**DATA EXTRACTS**
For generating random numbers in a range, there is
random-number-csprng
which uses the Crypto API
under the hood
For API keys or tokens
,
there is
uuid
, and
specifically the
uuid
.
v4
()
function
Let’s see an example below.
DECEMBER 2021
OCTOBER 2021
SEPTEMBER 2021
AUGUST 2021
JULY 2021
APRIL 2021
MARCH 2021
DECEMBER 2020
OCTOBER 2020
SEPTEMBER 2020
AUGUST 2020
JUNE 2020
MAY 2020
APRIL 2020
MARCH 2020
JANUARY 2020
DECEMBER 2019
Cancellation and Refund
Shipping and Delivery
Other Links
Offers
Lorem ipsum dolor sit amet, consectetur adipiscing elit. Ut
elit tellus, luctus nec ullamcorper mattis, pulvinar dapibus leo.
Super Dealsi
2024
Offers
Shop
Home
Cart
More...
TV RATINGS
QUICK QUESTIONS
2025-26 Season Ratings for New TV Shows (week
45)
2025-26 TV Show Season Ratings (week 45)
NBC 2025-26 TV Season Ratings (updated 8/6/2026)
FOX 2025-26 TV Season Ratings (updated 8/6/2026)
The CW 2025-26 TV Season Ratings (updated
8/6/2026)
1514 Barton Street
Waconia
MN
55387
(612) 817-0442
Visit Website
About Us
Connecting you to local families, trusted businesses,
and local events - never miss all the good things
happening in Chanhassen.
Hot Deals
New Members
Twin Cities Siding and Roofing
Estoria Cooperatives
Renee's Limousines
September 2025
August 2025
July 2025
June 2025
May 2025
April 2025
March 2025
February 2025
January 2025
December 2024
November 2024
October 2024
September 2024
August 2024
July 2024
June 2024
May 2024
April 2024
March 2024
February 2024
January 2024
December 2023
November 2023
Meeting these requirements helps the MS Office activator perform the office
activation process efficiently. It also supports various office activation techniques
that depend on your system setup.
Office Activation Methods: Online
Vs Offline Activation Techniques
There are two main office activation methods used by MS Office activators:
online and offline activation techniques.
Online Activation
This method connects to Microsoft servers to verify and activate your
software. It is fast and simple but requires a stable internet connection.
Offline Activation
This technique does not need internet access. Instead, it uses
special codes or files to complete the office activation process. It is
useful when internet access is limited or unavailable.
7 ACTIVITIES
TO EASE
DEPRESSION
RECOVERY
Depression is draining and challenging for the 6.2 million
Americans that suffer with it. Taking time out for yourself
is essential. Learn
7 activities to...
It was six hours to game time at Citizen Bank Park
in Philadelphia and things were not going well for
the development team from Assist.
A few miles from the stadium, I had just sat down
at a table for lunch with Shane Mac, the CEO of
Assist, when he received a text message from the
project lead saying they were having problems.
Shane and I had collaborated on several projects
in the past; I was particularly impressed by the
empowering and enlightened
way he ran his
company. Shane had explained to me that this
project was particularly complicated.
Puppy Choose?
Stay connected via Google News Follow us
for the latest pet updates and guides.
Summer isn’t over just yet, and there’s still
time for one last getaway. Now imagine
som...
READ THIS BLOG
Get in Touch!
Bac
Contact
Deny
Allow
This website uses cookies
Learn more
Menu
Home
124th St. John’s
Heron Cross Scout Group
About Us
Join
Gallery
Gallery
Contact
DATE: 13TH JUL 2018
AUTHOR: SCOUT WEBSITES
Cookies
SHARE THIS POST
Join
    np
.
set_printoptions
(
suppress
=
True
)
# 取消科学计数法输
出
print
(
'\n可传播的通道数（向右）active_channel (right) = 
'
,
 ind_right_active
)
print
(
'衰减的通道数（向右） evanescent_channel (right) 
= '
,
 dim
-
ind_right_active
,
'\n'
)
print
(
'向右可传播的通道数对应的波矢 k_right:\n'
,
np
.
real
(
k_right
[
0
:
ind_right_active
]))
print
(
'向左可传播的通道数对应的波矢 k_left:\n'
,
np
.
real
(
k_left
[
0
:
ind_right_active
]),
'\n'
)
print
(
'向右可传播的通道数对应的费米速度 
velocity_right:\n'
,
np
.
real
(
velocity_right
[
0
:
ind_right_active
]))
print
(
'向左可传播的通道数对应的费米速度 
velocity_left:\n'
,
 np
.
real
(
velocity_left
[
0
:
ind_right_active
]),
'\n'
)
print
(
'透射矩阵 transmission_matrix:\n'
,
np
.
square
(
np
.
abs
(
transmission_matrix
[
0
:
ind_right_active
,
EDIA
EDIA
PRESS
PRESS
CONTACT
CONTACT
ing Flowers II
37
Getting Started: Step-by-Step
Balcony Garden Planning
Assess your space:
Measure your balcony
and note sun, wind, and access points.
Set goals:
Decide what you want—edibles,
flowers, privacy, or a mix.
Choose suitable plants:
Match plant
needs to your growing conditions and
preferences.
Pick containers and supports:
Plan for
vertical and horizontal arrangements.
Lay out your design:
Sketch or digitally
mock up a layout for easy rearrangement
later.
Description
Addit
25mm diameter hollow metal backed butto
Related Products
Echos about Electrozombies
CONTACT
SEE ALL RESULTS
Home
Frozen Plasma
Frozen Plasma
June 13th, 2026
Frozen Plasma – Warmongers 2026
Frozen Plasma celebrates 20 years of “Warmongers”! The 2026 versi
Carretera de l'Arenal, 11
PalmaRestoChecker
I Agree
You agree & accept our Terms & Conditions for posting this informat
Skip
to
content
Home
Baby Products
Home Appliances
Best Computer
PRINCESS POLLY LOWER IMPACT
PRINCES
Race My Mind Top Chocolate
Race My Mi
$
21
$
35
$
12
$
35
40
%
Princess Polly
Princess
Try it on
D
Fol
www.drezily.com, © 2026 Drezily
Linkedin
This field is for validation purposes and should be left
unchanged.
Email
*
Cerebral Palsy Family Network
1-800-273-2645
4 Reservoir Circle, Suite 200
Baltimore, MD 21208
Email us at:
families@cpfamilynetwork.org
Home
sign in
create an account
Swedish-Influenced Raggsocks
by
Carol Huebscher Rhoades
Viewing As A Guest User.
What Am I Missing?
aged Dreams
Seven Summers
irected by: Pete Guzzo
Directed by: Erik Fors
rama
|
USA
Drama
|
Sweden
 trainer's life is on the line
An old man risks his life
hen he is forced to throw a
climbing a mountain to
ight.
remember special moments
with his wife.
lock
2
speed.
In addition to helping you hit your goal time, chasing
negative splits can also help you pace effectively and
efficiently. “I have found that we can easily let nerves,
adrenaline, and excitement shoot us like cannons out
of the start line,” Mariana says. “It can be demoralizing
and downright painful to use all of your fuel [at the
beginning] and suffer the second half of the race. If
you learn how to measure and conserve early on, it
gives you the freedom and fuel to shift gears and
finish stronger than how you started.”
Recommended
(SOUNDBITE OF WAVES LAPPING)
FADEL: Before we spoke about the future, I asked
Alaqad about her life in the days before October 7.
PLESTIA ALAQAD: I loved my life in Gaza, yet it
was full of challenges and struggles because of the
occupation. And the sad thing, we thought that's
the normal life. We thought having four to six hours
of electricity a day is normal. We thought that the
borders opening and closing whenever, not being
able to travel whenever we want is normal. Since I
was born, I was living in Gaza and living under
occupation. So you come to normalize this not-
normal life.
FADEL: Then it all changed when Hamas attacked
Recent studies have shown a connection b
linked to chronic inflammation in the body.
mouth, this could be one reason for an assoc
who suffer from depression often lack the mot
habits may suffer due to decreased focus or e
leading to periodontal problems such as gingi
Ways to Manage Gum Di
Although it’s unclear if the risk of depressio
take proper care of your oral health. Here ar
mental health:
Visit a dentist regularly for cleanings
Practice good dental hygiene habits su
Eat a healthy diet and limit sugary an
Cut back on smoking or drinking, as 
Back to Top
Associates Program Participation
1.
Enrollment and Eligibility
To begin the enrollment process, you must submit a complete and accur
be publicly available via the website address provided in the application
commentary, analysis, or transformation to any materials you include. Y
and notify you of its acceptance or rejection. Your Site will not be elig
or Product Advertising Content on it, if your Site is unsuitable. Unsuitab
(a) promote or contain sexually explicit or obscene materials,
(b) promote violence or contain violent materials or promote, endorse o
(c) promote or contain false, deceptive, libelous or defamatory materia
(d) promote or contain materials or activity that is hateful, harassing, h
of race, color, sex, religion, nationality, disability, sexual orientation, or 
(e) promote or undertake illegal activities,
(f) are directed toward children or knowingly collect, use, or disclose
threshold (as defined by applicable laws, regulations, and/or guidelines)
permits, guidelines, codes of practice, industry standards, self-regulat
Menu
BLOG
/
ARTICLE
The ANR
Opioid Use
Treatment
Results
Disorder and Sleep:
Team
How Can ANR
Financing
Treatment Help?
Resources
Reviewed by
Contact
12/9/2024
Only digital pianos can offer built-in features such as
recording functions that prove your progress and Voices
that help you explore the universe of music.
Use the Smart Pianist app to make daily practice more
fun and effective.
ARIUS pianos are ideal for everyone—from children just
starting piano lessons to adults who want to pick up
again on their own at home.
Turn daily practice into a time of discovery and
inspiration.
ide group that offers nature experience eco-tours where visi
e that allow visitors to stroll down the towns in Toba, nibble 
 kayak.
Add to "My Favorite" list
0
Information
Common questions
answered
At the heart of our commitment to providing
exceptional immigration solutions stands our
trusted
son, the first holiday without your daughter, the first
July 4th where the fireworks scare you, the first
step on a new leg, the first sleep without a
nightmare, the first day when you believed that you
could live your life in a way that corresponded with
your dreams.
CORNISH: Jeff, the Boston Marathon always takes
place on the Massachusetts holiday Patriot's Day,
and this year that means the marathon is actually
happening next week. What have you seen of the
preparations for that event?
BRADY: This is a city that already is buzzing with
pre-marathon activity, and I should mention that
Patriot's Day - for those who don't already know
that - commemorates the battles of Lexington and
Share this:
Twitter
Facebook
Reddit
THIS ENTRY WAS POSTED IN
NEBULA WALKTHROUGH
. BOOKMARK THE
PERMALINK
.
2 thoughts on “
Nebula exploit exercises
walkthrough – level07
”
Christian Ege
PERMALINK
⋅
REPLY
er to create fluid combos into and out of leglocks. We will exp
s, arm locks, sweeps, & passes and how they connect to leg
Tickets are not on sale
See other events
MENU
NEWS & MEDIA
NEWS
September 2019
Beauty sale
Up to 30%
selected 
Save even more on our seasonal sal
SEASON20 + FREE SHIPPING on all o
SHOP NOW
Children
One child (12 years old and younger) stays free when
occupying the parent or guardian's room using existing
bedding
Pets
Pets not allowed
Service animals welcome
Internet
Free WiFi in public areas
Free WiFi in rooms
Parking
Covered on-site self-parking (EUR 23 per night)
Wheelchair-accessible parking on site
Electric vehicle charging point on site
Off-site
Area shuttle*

**PROBLEM TO WORK ON**
Whenever the string "local" shows up in a line of the records, copy that line.

**RESULT FOR THIS EXERCISE**
Connecting you to local families, trusted businesses,
and local events - never miss all the good things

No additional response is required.